Esta es una necesidad puesta de manifiesto por los participantes en esta Conferencia organizada por el Instituto para la Sostenibilidad de los Recursos, especialmente por el alemán Reinhold Wurster, coordinador del proyecto HyWays de desarrollo de la pila de combustible, en el que ha participado España.
Reinhold Wurster, que dijo en su exposición que la crisis por el final del petróleo se ha adelantado, explicó que las redes de producción y distribución de hidrógeno han de desplegarse rápidamente desde el primer momento para la llegada de los coches de hidrógeno, cuyas primeros modelos estarán en el mercado a partir de los próximos tres o cuatro años.
Serán necesarias unas inversiones en Europa, dijo, de 800 mil millones de euros para desarrollar esta red, que en el año 2010 habrá de atender a un parque de 16 millones de vehículos, un 10 por ciento del parque automovilístico europeo en ese momento.

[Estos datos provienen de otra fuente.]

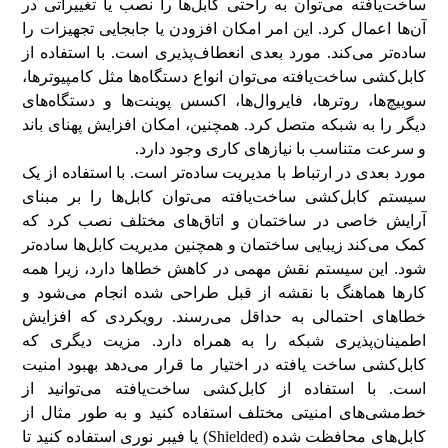
ساخت‌یافته می‌توان به راحتی کابل‌ها را نصب یا تغییراتی در
آن‌ها اعمال کرد. این امر امکان افزودن یا جابجایی تجهیزات را
ساده‌تر می‌کند. مورد بعدی انعطاف‌پذیری است. با استفاده از
کابل‌کشی ساخت‌یافته می‌توان انواع دستگاه‌ها مثل کامپیوترها،
سوییچ‌ها، روترها، فایروال‌ها، اکسس پوینت‌ها و دستگاه‌های
دیگر را به شبکه متصل کرد. همچنین، امکان افزایش پهنای باند
و سرعت متناسب با نیازهای کاری وجود دارد.
مورد بعدی در ارتباط با مدیریت ساده‌تر است. با استفاده از یک
سیستم کابل‌کشی ساخت‌یافته می‌توان کابل‌ها را بر مبنای
آرایش خاصی در ساختمان و اتاق‌های مختلف نصب کرد که
کمک می‌کند زیبایی ساختمان و همچنین مدیریت کابل‌ها ساده‌تر
شود. این سیستم نقش مهمی در کاهش خطاها دارد، زیرا همه
کارها هماهنگ با نقشه از قبل طراحی شده انجام می‌شود و
خطاهای احتمالی به حداقل می‌رسند. رویکردی که افزایش
اطمینان‌پذیری شبکه را به همراه دارد. مزیت دیگری که
کابل‌کشی ساخت یافته در اختیار ما قرار می‌دهد بهبود امنیت
است. با استفاده از کابل‌کشی ساخت‌یافته می‌توانید از
خط‌مشی‌های امنیتی مختلف استفاده کنید و به طور مثال از
کابل‌های محافظت شده (Shielded) یا فیبر نوری استفاده کنید تا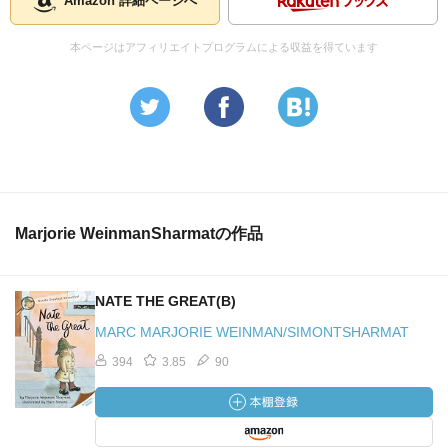
Amazon 詳細ページへ
本ページはアフィリエイトプログラムによる収益を得ています
Marjorie WeinmanSharmatの作品
NATE THE GREAT(B)
MARC MARJORIE WEINMAN/SIMONTSHARMAT
394
3.85
90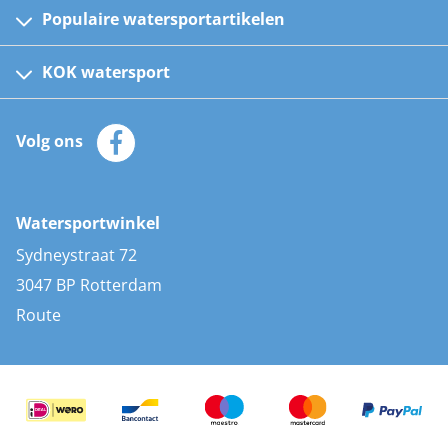
Populaire watersportartikelen
Fusion bootradio's
Kinder reddingsvesten
KOK watersport
Watersportwinkel
Automatische reddingsvesten
Klantenservice
Zeilkleding
Volg ons
Merken
Zonnepanelen
Bootaccessoires
Bootlakken
Vacatures
AIS transponders
Watersportwinkel
Advies & uitleg
Stootwillen en fenders
Sydneystraat 72
Bootkussens
3047 BP Rotterdam
Zwemtrappen
Route
Navigatieverlichting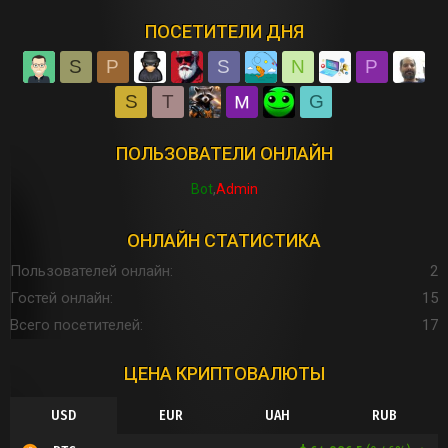
ПОСЕТИТЕЛИ ДНЯ
S
P
S
N
P
S
T
G
ПОЛЬЗОВАТЕЛИ ОНЛАЙН
Bot
Admin
ОНЛАЙН СТАТИСТИКА
Пользователей онлайн
2
Гостей онлайн
15
Всего посетителей
17
ЦЕНА КРИПТОВАЛЮТЫ
USD
EUR
UAH
RUB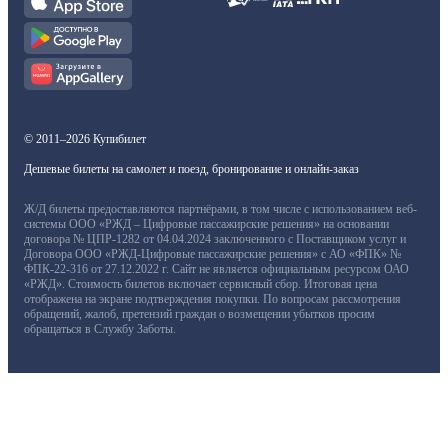
© 2011–2026 Купибилет
Дешевые билеты на самолет и поезд, бронирование и онлайн-заказ
Ж/Д билеты предоставляются партнёрами, в том числе с использованием веб-
системы ООО «РЖД – Цифровые пассажирские решения» на основании
договора № ЦПР-1282 от 04.04.2024 заключенного с Поставщиком услуг и
Договора ООО «РЖД-Цифровые пассажирские решения» с АО «ФПК» №
ФПК-22-316 от 27.12.2022 г. Сайт не является официальным ресурсом ОАО
«РЖД». Стоимость билетов включает сервисный сбор. Итоговая цена
отображена на экране подтверждения покупки. По вопросам рассмотрения
обращений, жалоб, претензий граждан о возмещении убытков просим
обращаться в Службу Заботы.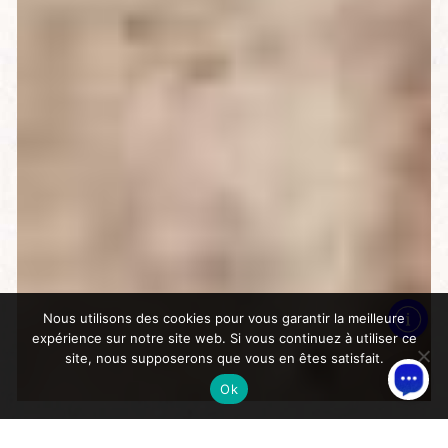
Nous utilisons des cookies pour vous garantir la meilleure
expérience sur notre site web. Si vous continuez à utiliser ce
site, nous supposerons que vous en êtes satisfait.
Ok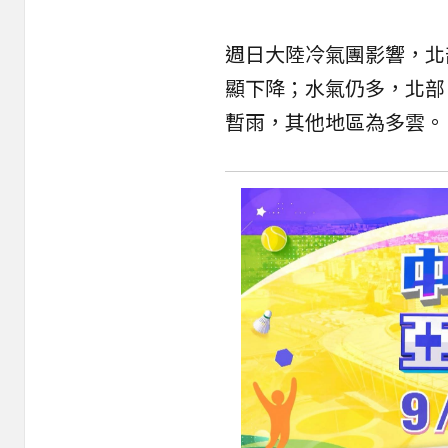
週日大陸冷氣團影響，北
顯下降；水氣仍多，北部
暫雨，其他地區為多雲。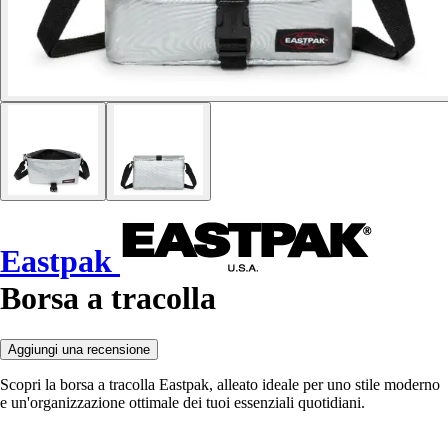
Eastpak
Borsa a tracolla
Aggiungi una recensione
Scopri la borsa a tracolla Eastpak, alleato ideale per uno stile moderno
e un'organizzazione ottimale dei tuoi essenziali quotidiani.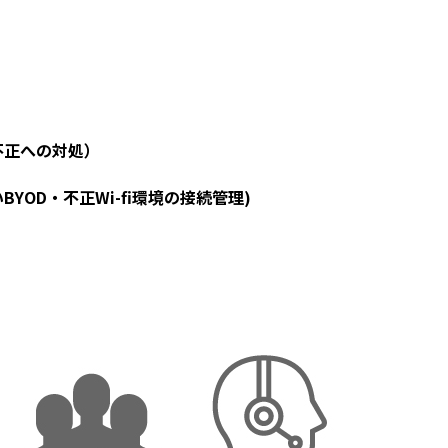
不正への対処）
OD・不正Wi-fi環境の接続管理)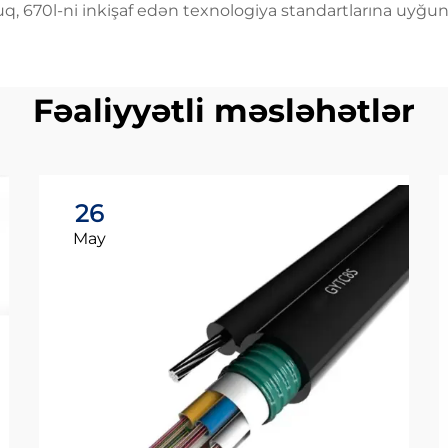
q, 670l-ni inkişaf edən texnologiya standartlarına uyğun 
Fəaliyyətli məsləhətlər
26
May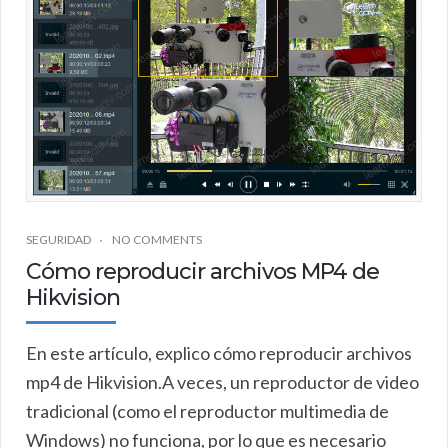
SEGURIDAD
NO COMMENTS
Cómo reproducir archivos MP4 de
Hikvision
En este artículo, explico cómo reproducir archivos
mp4 de Hikvision.A veces, un reproductor de video
tradicional (como el reproductor multimedia de
Windows) no funciona, por lo que es necesario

Los primeros modelos llegarán al mercado en el año 2010, para tener en 2015 un parque de 500 mil vehículos, que será de cuatro millones en 2021. La primera fase del automóvil de hidrógeno fue situada por este especialista en el periodo del 2010 al 2015.
Wurster no dudó de que España tendrá garantizado el desarrollo de la producción y distribución de hidrógeno, al igual que Alemania y el Reino Unido, frente a las dificultades detectadas en Italia y Francia, sin que entrara en detalles.
Sobre el precio del hidrógeno, este especialista dijo que no debe ser más alto que los combustibles fósiles si se fabricaran a gran escala. El coordinador del proyecto HyWays cifró en un precio del equivalente al litro de carburante de entre 70 y 80 céntimos, sin impuestos, en el horizonte del año 2030.
El hidrógeno es capaz, en su conjunto, de una reducción del 80 por ciento de las emisiones que afectan al cambio climático, y de llevar a ahorros de ocho céntimos por kilómetro, un cálculo hecho con el precio del barril del petróleo a 100 dólares.
La implantación del hidrógeno como combustible para el transporte generará en Europa, concluyó Reinhold Wurster, un millón de puestos de trabajo, por lo que, además de la reducción de las emisiones de dióxido de carbono, esta tecnología tendrá un impacto económico importante.
Para llegar a ello, Europa ha de garantizar un mercado estable de producción y distribución de hidrógeno, para lograr una introducción de este carburante con un paso adecuado.
En esta primera Conferencia Internacional fueron tratados todos los aspecto del automóvil sostenible, los actuales y futuros, con atención a todo el proceso de vida de un automóvil actual y futuro, así como la situación de los nuevos combustibles, con especial atención a los biocarburantes de segunda generación y el gas natural como pasos intermedios hasta la implantación del hidrógeno.